The Sounders also signed 17-year-old forward Alfonso Ocampo-Chavez in May from their USL Championship affiliate Tacoma Defiance after he put up eye-popping numbers during a dominant academy career that saw him win the Golden Boot for Seattle’s Under-17 side, who won the 2019 Generation adidas Cup. Both Leyva and Ocampo-Chavez also starred for last year’s U-17 team that went 33-3-3 and cruised to a U.S. Soccer Development Academy national title.


“What’s really exciting about Danny and about Alfonso and the other kids coming through is, ‘What does this whole thing look like in six months or 12 months or 18 months?” Lagerwey said. “And are we able to systematically put these kids in a position to succeed in such a way that Danny doesn’t play one game or 10 games but that he plays 20 games or 30 games?


“When we accomplish that, that’s when we’ll see the impact we’ve really been going for in terms of building out this program."


While Ocampo-Chavez might find consistent minutes hard to come by, with Designated Player Raul Ruidiaz representing an elite starter at his position, Leyva’s chance to make a sustained first-team impact seems more immediate.


Initially a No. 10 when he first arrived in Seattle from Las Vegas, Nevada, the Sounders converted Leyva to a deeper-lying defensive midfielder, where he thrived at the academy level. It’s a position where the Sounders have an established first-choice pairing in Gustav Svensson and Cristian Roldan, but Svensson is 32 and has a lot of miles on his legs, meaning he’ll likely need to be rotated out at least some during congested parts of Seattle’s schedule.


Leyva has only played 188 MLS minutes so far, but the early returns have been intriguing, as he’s hardly looked out of his depth against MLS competition. On the contrary, he’s showed why he was able to move through Seattle’s system so quickly, demonstrating pinpoint passing ability well beyond his years and an impressive aptitude for reading opposing attackers’ passing lanes and winning possession.


He’s also a legitimate two-way threat, as he showed against Vancouver when he scored the goal that wasn’t.



“I’m not going to label him a defensive midfielder,” Sounders head coach Brian Schmetzer said. “I don’t think he’s a true No. 6, as evidenced by his ability to pick his head up and chip a ball over a bunch of players and into the back of the net. A lot of guys don’t have that ability. I think he has some attacking flair, I think some of his passing is very clean. So, [I’m] just really impressed with the kid.”


If Leyva does indeed become a starting-caliber MLS midfielder this season, it could be franchise-altering development.
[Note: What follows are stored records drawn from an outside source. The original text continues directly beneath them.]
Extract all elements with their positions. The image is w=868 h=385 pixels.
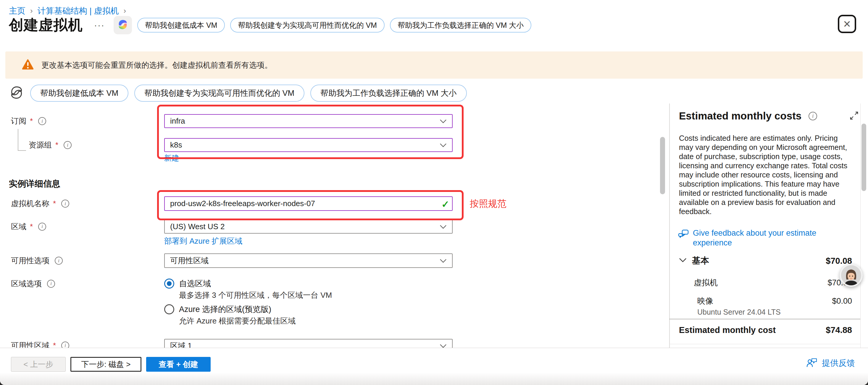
estimate-basic-label: 基本 [692,255,709,267]
vm-name-annotation-text: 按照规范 [470,197,506,210]
copilot-helper-row: 帮助我创建低成本 VM 帮助我创建专为实现高可用性而优化的 VM 帮助我为工作负… [9,85,467,102]
breadcrumb-separator-icon: › [124,6,126,15]
zone-options-label: 区域选项 i [11,278,55,289]
helper-right-vm-size-button[interactable]: 帮助我为工作负载选择正确的 VM 大小 [310,85,467,102]
info-icon[interactable]: i [38,117,46,125]
breadcrumb: 主页 › 计算基础结构 | 虚拟机 › [9,5,126,17]
info-icon[interactable]: i [55,257,63,265]
estimate-panel-title-row: Estimated monthly costs i [679,110,817,122]
form-scrollbar-thumb[interactable] [660,137,665,194]
estimate-total-amount: $74.88 [826,325,852,335]
estimate-row-image: 映像 $0.00 [679,296,852,306]
instance-details-heading: 实例详细信息 [9,178,60,190]
availability-options-value: 可用性区域 [170,255,209,266]
required-asterisk: * [55,140,58,150]
page-title: 创建虚拟机 [9,15,83,35]
copilot-icon [117,18,129,32]
estimate-feedback-text: Give feedback about your estimate experi… [693,228,838,248]
zone-option-azure-select-label: Azure 选择的区域(预览版) [179,304,271,315]
vm-name-input[interactable] [164,196,453,211]
collapse-panel-button[interactable] [850,111,859,121]
close-button[interactable]: ✕ [838,15,856,33]
estimate-total-label: Estimated monthly cost [679,325,776,335]
panel-scrollbar-thumb[interactable] [862,124,866,191]
subscription-dropdown[interactable]: infra [164,114,453,128]
footer-feedback-text: 提供反馈 [822,357,855,369]
person-feedback-icon [806,357,818,369]
resource-group-value: k8s [170,140,182,150]
more-menu-button[interactable]: ··· [94,20,105,30]
zone-option-azure-select-radio[interactable]: Azure 选择的区域(预览版) [164,304,271,315]
zone-option-self-select-label: 自选区域 [179,278,211,289]
estimate-vm-label: 虚拟机 [694,277,718,288]
review-create-button[interactable]: 查看 + 创建 [146,357,211,372]
panel-scrollbar-track [860,103,861,348]
chevron-down-icon [440,140,447,150]
copilot-suggestion-low-cost-vm[interactable]: 帮助我创建低成本 VM [137,18,225,33]
estimate-image-label: 映像 [697,296,713,306]
estimate-row-vm: 虚拟机 $70.08 [679,277,852,288]
vm-name-label: 虚拟机名称* i [11,196,69,211]
info-icon[interactable]: i [61,200,69,207]
footer-feedback-link[interactable]: 提供反馈 [806,357,855,369]
estimate-feedback-link[interactable]: Give feedback about your estimate experi… [678,228,838,248]
copilot-suggestion-high-availability-vm[interactable]: 帮助我创建专为实现高可用性而优化的 VM [230,18,384,33]
subscription-label: 订阅* i [11,114,46,128]
copilot-suggestion-right-vm-size[interactable]: 帮助我为工作负载选择正确的 VM 大小 [390,18,531,33]
next-disks-button[interactable]: 下一步: 磁盘 > [70,357,142,372]
breadcrumb-virtual-machines[interactable]: 计算基础结构 | 虚拟机 [38,5,119,17]
zone-option-self-select-description: 最多选择 3 个可用性区域，每个区域一台 VM [179,290,332,300]
chevron-down-icon [679,258,687,264]
helper-high-availability-vm-button[interactable]: 帮助我创建专为实现高可用性而优化的 VM [134,85,304,102]
estimate-divider [669,319,860,319]
resource-group-connector-line [18,129,26,151]
required-asterisk: * [30,117,33,126]
resource-group-label: 资源组* i [29,138,71,152]
chevron-down-icon [440,256,447,265]
info-icon[interactable]: i [64,141,71,149]
radio-selected-icon [164,279,174,289]
subscription-value: infra [170,117,185,126]
estimate-bottom-divider [669,344,860,344]
assistant-avatar[interactable] [840,264,863,287]
estimate-row-basic[interactable]: 基本 $70.08 [679,255,852,267]
info-icon[interactable]: i [47,280,55,288]
info-icon[interactable]: i [38,223,46,231]
collapse-diagonal-icon [850,116,859,121]
helper-low-cost-vm-button[interactable]: 帮助我创建低成本 VM [30,85,128,102]
radio-unselected-icon [164,304,174,314]
edge-zone-link[interactable]: 部署到 Azure 扩展区域 [164,236,242,246]
footer-bar: < 上一步 下一步: 磁盘 > 查看 + 创建 提供反馈 [0,348,868,385]
info-icon[interactable]: i [809,112,817,120]
region-value: (US) West US 2 [170,222,224,231]
copilot-button[interactable] [114,16,132,34]
estimate-image-sub: Ubuntu Server 24.04 LTS [697,308,781,316]
estimate-disclaimer: Costs indicated here are estimates only.… [679,134,850,216]
required-asterisk: * [30,222,33,231]
warning-banner-text: 更改基本选项可能会重置所做的选择。创建虚拟机前查看所有选项。 [41,60,272,70]
title-row: 创建虚拟机 ··· 帮助我创建低成本 VM [9,15,531,35]
estimate-panel-title: Estimated monthly costs [679,110,801,122]
warning-banner: 更改基本选项可能会重置所做的选择。创建虚拟机前查看所有选项。 [5,52,863,79]
close-icon: ✕ [843,18,851,30]
create-new-resource-group-link[interactable]: 新建 [164,153,179,163]
breadcrumb-separator-icon: › [30,6,33,15]
panel-divider [669,103,670,348]
valid-check-icon: ✓ [441,199,450,210]
availability-options-dropdown[interactable]: 可用性区域 [164,253,453,268]
previous-button[interactable]: < 上一步 [11,357,66,372]
breadcrumb-home[interactable]: 主页 [9,5,26,17]
availability-options-label: 可用性选项 i [11,253,63,268]
region-label: 区域* i [11,219,46,234]
feedback-bubbles-icon [678,228,689,248]
region-dropdown[interactable]: (US) West US 2 [164,219,453,234]
zone-option-azure-select-description: 允许 Azure 根据需要分配最佳区域 [179,316,296,326]
warning-icon [22,59,34,71]
chevron-down-icon [440,222,447,231]
estimate-image-amount: $0.00 [832,297,852,306]
zone-option-self-select-radio[interactable]: 自选区域 [164,278,211,289]
estimate-total-row: Estimated monthly cost $74.88 [679,325,852,335]
avatar-illustration [841,265,861,285]
resource-group-dropdown[interactable]: k8s [164,138,453,152]
chevron-down-icon [440,117,447,126]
It’s been reported that the Sounders were in the market for a big-money defensive midfielder to eventually succeed Svensson, but if Leyva’s ascent continues, they may not need to break the bank on one.


If he achieves his full upside, he could also eventually be sold for a massive return. And with more highly-touted prospects currently in the pipeline, the ripple effects would become even bigger with every hit.


Whether or not this comes to pass, of course, will be determined over the coming months and years. But to hear Lagerwey tell it, this is just the beginning.


“It’s the idea of, can you produce players through a process that is replicable, such that you’re giving kids an opportunity that maybe they wouldn’t have had otherwise?” Lagerwey said.


“Then, you can recruit kids, maybe even from outside to Seattle to say, ‘Hey, look, we’ve proven this pathway now from the academy, to Defiance to MLS, so you should come join us too,’ which hopefully becomes a virtuous cycle where we increase the talent we’re able to attract, which gives us better players, which makes the project more successful and on and on.”